The discovery of the accelerating expansion of the Universe though the observation of distant type Ia supernovae (SNIa) showed that the Universe consists of 70% of "dark energy" whose nature remains unknown.

At present, one of the best approaches for determining the properties of dark energy is to measure its equation of state parameter from mapping the history of cosmic expansion using SNe Ia. However, SNe Ia measurements are dominated by systematic uncertainties, mainly related to photometric calibration procedures, as well as systematic uncertainties that comes from the remaining variability of SNe Ia. These different sources of systematics limit the accuracy of the measurement of dark energy properties. It is therefore necessary to understand and correct these sources of systematics in order to improve distance measurement on SNe Ia and consequently constraint on dark energy. This is one of the main objectives of upcoming ground based surveys such as LSST.

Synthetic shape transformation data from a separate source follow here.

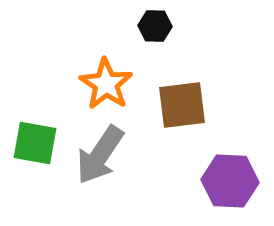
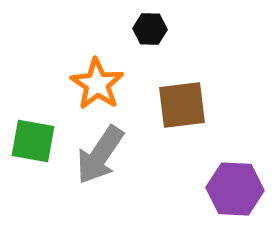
black hexagon: moved 5 px left, 3 px down
orange star: moved 9 px left
green square: moved 2 px left, 2 px up
purple hexagon: moved 5 px right, 8 px down
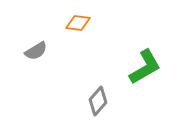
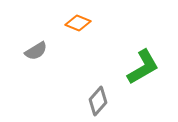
orange diamond: rotated 15 degrees clockwise
green L-shape: moved 2 px left
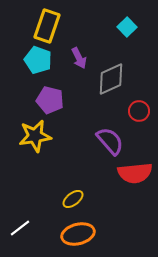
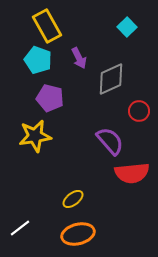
yellow rectangle: rotated 48 degrees counterclockwise
purple pentagon: moved 2 px up
red semicircle: moved 3 px left
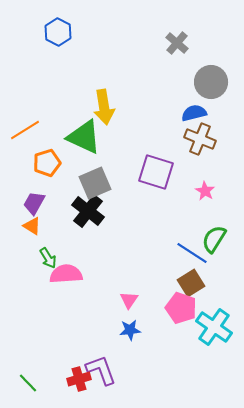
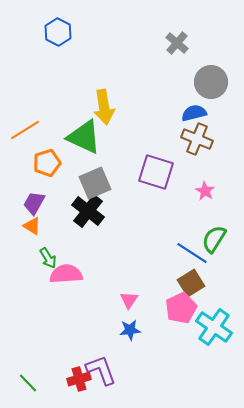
brown cross: moved 3 px left
pink pentagon: rotated 28 degrees clockwise
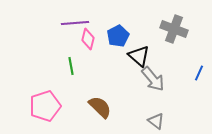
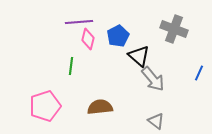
purple line: moved 4 px right, 1 px up
green line: rotated 18 degrees clockwise
brown semicircle: rotated 50 degrees counterclockwise
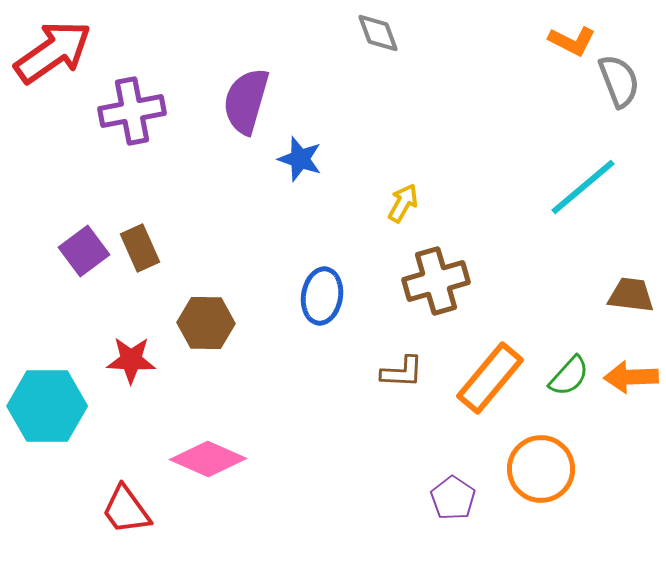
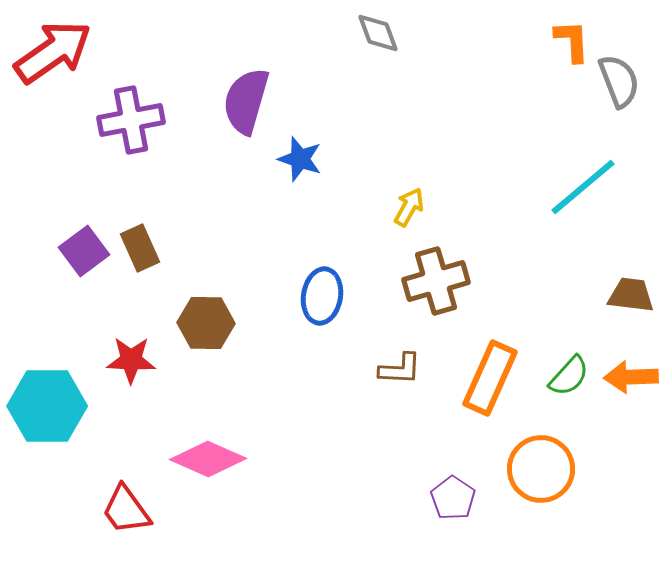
orange L-shape: rotated 120 degrees counterclockwise
purple cross: moved 1 px left, 9 px down
yellow arrow: moved 6 px right, 4 px down
brown L-shape: moved 2 px left, 3 px up
orange rectangle: rotated 16 degrees counterclockwise
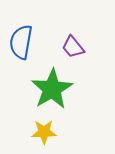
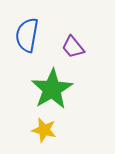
blue semicircle: moved 6 px right, 7 px up
yellow star: moved 2 px up; rotated 15 degrees clockwise
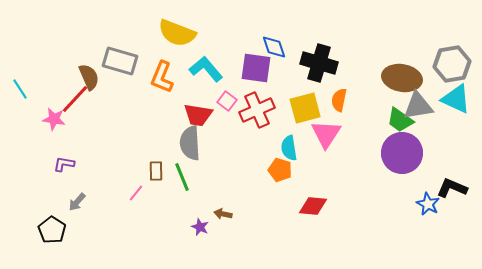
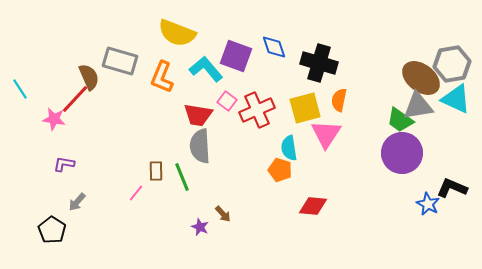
purple square: moved 20 px left, 12 px up; rotated 12 degrees clockwise
brown ellipse: moved 19 px right; rotated 27 degrees clockwise
gray semicircle: moved 10 px right, 3 px down
brown arrow: rotated 144 degrees counterclockwise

During this seminar I will focus on the unmodeled physical properties of SNIa and on how spectral information can help improve the precision of distances of SNe Ia. I will first present the current cosmological context, focusing on the state of the art of using SNe Ia in cosmology. I will then discuss the limitations of the current method which is based on light curves properties (stretch, color). Then, I will introduce the new SNIa model called the SUpernova Generator and Reconstructor (SUGAR) which I developed within The Nearby Supernova Factory collaboration and which improves significantly the spectrophotometric description of SNe Ia, hence the distance inference . Finally, I will talk about the implication of the use of SUGAR in the context of LSST and how it will help to understand properties of dark energy in the context of the LSST ground based survey.